La salah se transforme. Sans un fil récemment vu concourant pour l’espace mental, les prières deviennent plus présentes. C’est l’un des avantages les plus régulièrement rapportés.
Les conversations s’améliorent dramatiquement. Sans téléphones sur la table ou à la main, les conversations avec les membres de la famille révèlent souvent la profondeur et la chaleur qui avaient été enterrées sous des années d’attention divisée.
Le temps se sent différent. De nombreuses personnes rapportent que le week-end se sent plus long qu’un week-end équivalent rempli de technologie — parce que plus d’espace a été réellement expérimenté plutôt que consommé.
La réintégration révèle la dépendance. Le moment où vous rallumez votre téléphone et sentez la traction — l’envie immédiate de vérifier, la légère anxiété avant l’écran s’illumine — vous comprenez quelque chose de votre relation avec l’appareil qu’il est facile de théoriser mais important de sentir directement.
La connexion Itikaf
Le Prophète (que la paix soit sur lui) pratiquerait l’itikaf dans les dix dernières nuits de Ramadan chaque année. Il s’est retiré de sa famille et de ses activités normales pour être à la mosquée, avec son attention entièrement donnée à l’adoration.

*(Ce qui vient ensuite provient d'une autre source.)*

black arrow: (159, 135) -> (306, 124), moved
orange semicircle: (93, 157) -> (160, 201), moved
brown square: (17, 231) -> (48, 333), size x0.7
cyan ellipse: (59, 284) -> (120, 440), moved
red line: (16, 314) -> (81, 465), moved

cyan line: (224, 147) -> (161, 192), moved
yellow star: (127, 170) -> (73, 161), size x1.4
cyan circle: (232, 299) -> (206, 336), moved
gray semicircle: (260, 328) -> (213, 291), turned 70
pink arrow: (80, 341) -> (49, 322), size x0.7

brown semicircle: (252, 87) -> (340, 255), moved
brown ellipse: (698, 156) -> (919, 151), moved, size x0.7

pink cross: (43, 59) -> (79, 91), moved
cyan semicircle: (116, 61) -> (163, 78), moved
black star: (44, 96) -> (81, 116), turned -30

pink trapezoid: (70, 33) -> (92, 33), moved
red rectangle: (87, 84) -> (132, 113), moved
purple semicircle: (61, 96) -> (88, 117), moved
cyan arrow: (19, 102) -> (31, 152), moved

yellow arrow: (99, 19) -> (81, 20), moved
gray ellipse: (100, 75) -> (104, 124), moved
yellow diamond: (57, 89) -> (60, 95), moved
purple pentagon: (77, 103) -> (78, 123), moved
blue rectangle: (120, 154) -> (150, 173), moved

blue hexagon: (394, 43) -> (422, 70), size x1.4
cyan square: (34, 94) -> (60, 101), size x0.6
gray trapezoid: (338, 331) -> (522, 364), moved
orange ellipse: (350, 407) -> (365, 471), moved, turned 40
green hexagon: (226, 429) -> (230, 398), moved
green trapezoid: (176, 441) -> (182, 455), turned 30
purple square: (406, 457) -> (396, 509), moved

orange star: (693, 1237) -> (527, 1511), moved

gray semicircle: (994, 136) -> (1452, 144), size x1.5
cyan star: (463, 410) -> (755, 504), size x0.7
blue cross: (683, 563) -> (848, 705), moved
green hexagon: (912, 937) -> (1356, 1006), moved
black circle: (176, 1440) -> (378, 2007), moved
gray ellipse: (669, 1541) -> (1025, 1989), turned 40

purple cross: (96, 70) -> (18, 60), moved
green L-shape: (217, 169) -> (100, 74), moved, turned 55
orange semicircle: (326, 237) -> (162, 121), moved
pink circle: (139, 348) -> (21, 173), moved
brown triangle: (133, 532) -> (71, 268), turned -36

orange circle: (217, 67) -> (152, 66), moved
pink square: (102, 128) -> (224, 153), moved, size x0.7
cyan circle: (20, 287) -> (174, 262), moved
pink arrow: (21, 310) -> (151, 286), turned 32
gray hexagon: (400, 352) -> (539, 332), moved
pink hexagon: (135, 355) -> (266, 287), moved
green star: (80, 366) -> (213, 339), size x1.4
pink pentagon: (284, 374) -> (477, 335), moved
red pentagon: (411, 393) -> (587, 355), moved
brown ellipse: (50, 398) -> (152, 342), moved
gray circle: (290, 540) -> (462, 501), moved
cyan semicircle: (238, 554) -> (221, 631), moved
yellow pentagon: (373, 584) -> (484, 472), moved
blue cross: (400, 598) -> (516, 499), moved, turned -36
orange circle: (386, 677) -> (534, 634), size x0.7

La structure de l’itikaf — réclusion, engagement mondain réduit, adoration accrue — n’est pas simplement une pratique de Ramadan. Elle pointe vers un besoin humain de retrait et de réorientation périodiques. Nous avons besoin de moments où nous nous reculons du courant de la vie ordinaire et nous souvenons de ce que nous faisons réellement ici.
Un week-end sans technologie n’est pas l’itikaf. Il ne porte pas le même poids spirituel ou les mêmes règles formelles. Mais il partage la même logique sous-jacente : parfois vous avez besoin de vous retirer de la stimulation et du bruit pour entendre ce que votre cœur essaie de dire.
Utilisez Nafs pour suivre votre temps d’écran la semaine avant et après la retraite. Les données avant et après rendent l’expérience concrète plutôt que simplement subjective — et peut vous motiver à la répéter.
Le silence qui semblait autrefois vide est en fait plein. Vous devez juste vous taire assez pour entendre ce qui s’y trouve.
Continuez votre lecture
Commencez par le guide complet: Le guide complet du bien-être numérique islamique
- Jeûne numérique : Une perspective islamique sur le débranchement
- Minimalisme numérique par les valeurs islamiques
- Le hack du téléphone en niveaux de gris : Rendre votre téléphone ennuyeux exprès
Prêt à échanger le temps d’écran pour l’ibadah ? Téléchargez Nafs gratuitement — 1 minute d’adoration = 1 minute de temps d’écran.
Want to replace scrolling with ibadah?
1 minute of worship = 1 minute of screen time. Fair exchange.